Data provided: Begin

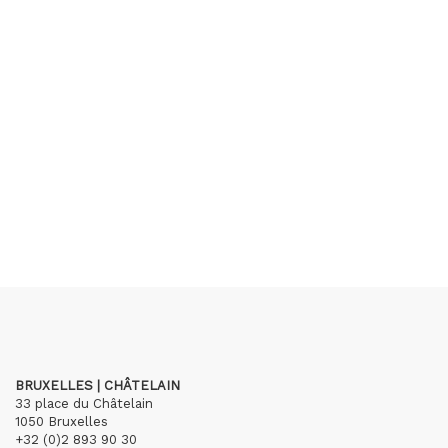
BRUXELLES | CHÂTELAIN
33 place du Châtelain
1050 Bruxelles
+32 (0)2 893 90 30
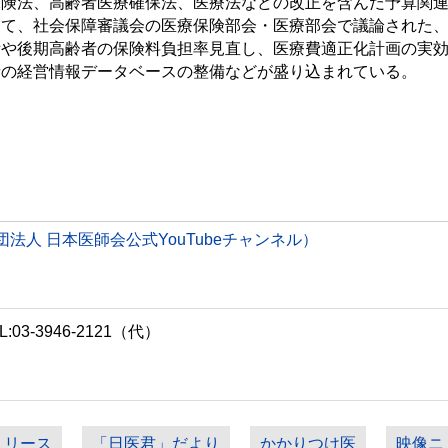
険法、高齢者医療確保法、医療法などの改正を含んだ予算関連
けて、社会保障審議会の医療保険部会・医療部会で議論された
備や後期高齢者の保険料負担率見直し、医療費適正化計画の実
者の経営情報データベースの整備などが盛り込まれている。
人 日本医師会公式YouTubeチャンネル）
3-3946-2121（代）
リリース
「日医君」だより
かかりつけ医
映像ニ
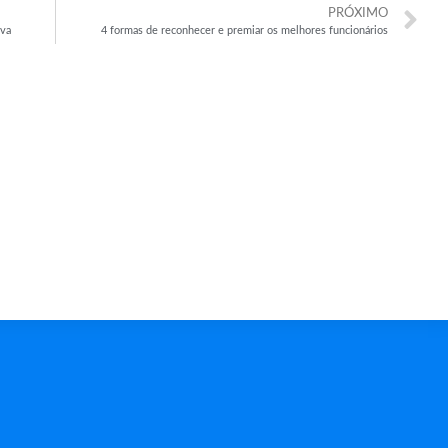
PRÓXIMO
iva
4 formas de reconhecer e premiar os melhores funcionários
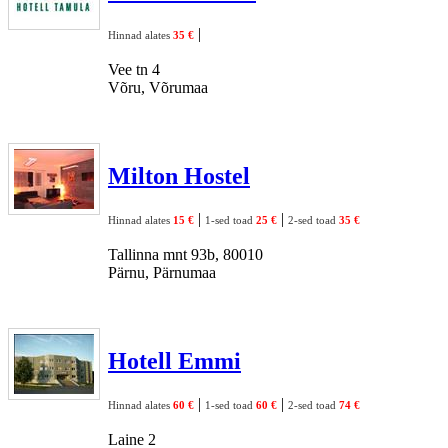
|
Hinnad alates
35 €
Vee tn 4
Võru, Võrumaa
Milton Hostel
|
|
Hinnad alates
15 €
1-sed toad
25 €
2-sed toad
35 €
Tallinna mnt 93b, 80010
Pärnu, Pärnumaa
Hotell Emmi
|
|
Hinnad alates
60 €
1-sed toad
60 €
2-sed toad
74 €
Laine 2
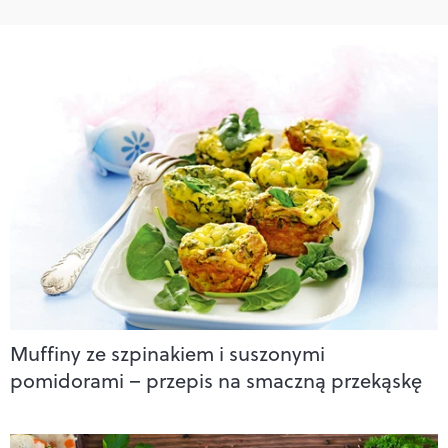
Muffiny ze szpinakiem i suszonymi
pomidorami – przepis na smaczną przekąskę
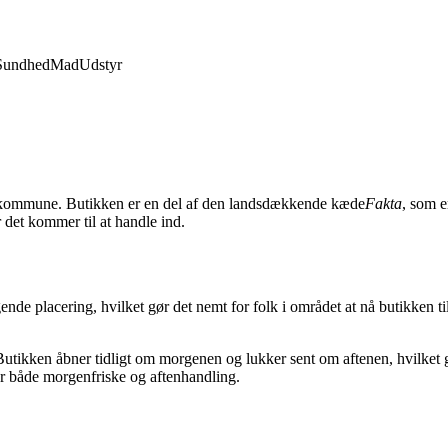
Sundhed
Mad
Udstyr
p kommune. Butikken er en del af den landsdækkende kæde
Fakta
, som e
r det kommer til at handle ind.
gende placering, hvilket gør det nemt for folk i området at nå butikken t
ikken åbner tidligt om morgenen og lukker sent om aftenen, hvilket gør
for både morgenfriske og aftenhandling.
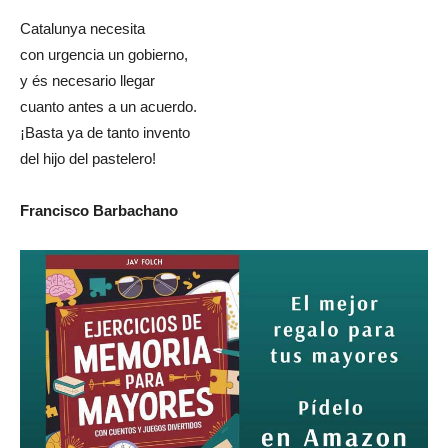
Catalunya necesita
con urgencia un gobierno,
y és necesario llegar
cuanto antes a un acuerdo.
¡Basta ya de tanto invento
del hijo del pastelero!
Francisco Barbachano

Data provided: End

Your instructions:
Exercise for the records above: copy only the lines from the one with "備や後期高齢者の保険料負担率見直し、医療費適正化計画の実" to the one with "r det kommer til at handle ind.", both ends kept, and drop the pictures.

Response:
備や後期高齢者の保険料負担率見直し、医療費適正化計画の実
者の経営情報データベースの整備などが盛り込まれている。
人 日本医師会公式YouTubeチャンネル）
3-3946-2121（代）
リリース
「日医君」だより
かかりつけ医
映像ニ
PRÓXIMO
iva
4 formas de reconhecer e premiar os melhores funcionários
|
Hinnad alates
35 €
Vee tn 4
Võru, Võrumaa
Milton Hostel
|
|
Hinnad alates
15 €
1-sed toad
25 €
2-sed toad
35 €
Tallinna mnt 93b, 80010
Pärnu, Pärnumaa
Hotell Emmi
|
|
Hinnad alates
60 €
1-sed toad
60 €
2-sed toad
74 €
Laine 2
Muffiny ze szpinakiem i suszonymi
pomidorami – przepis na smaczną przekąskę
Sundhed
Mad
Udstyr
p kommune. Butikken er en del af den landsdækkende kæde
Fakta
, som e
r det kommer til at handle ind.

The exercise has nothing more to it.